There are two more reasons not to move. First of all, a number of friends have relocated to be close to their children, only to see them relocate one or two years later because of their careers. 

Finally, Larry and I love where we are. We are in a one floor home that is a perfect size for the two of us. We have activities that fit our needs: pickleball courts; fully equipped gyms, olympic sized pools, restaurants, and entertainment venues. To add to our pleasure, we have our choice of over 250 clubs and organizations with which to participate within our gates. 

Within a forty minute drive, we have all that Orlando has to offer, including world class entertainment.
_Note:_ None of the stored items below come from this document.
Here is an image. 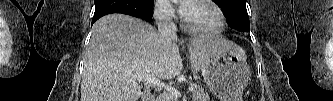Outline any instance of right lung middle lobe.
Masks as SVG:
<instances>
[{
  "label": "right lung middle lobe",
  "mask_w": 333,
  "mask_h": 101,
  "mask_svg": "<svg viewBox=\"0 0 333 101\" xmlns=\"http://www.w3.org/2000/svg\"><path fill=\"white\" fill-rule=\"evenodd\" d=\"M145 2L149 5V6H153L154 0H145Z\"/></svg>",
  "instance_id": "1"
}]
</instances>
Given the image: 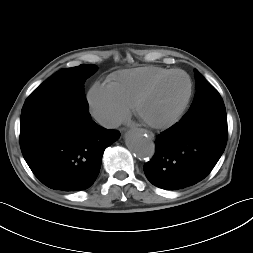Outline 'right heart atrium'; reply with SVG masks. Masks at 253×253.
Returning a JSON list of instances; mask_svg holds the SVG:
<instances>
[{
    "label": "right heart atrium",
    "mask_w": 253,
    "mask_h": 253,
    "mask_svg": "<svg viewBox=\"0 0 253 253\" xmlns=\"http://www.w3.org/2000/svg\"><path fill=\"white\" fill-rule=\"evenodd\" d=\"M87 100L92 115L105 126H116L129 114V107L109 84L94 83L88 92Z\"/></svg>",
    "instance_id": "obj_1"
}]
</instances>
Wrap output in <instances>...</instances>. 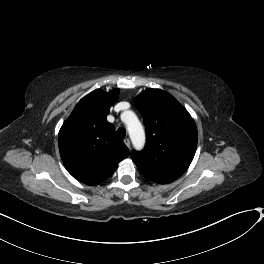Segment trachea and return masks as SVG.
Listing matches in <instances>:
<instances>
[{"label":"trachea","mask_w":264,"mask_h":264,"mask_svg":"<svg viewBox=\"0 0 264 264\" xmlns=\"http://www.w3.org/2000/svg\"><path fill=\"white\" fill-rule=\"evenodd\" d=\"M117 135L120 139H124L126 136V130L124 128H118Z\"/></svg>","instance_id":"3493384b"}]
</instances>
The Frisco Kid experienced Disneyland for the first time last year, and she is already on a campaign to make it a yearly visit. Hopefully, she will h persuade her new cousin to do the same!

So we are here to stay for as long as we can maintain our independent lifestyle. This Thanksgiving, we are grateful that both my children have chosen to settle in two of the most wonderful places we have ever experienced. We have planned visits as well as a promise to them that we can be on a plane in a moment’s notice if needed. Meanwhile, the guest room is ready for them anytime.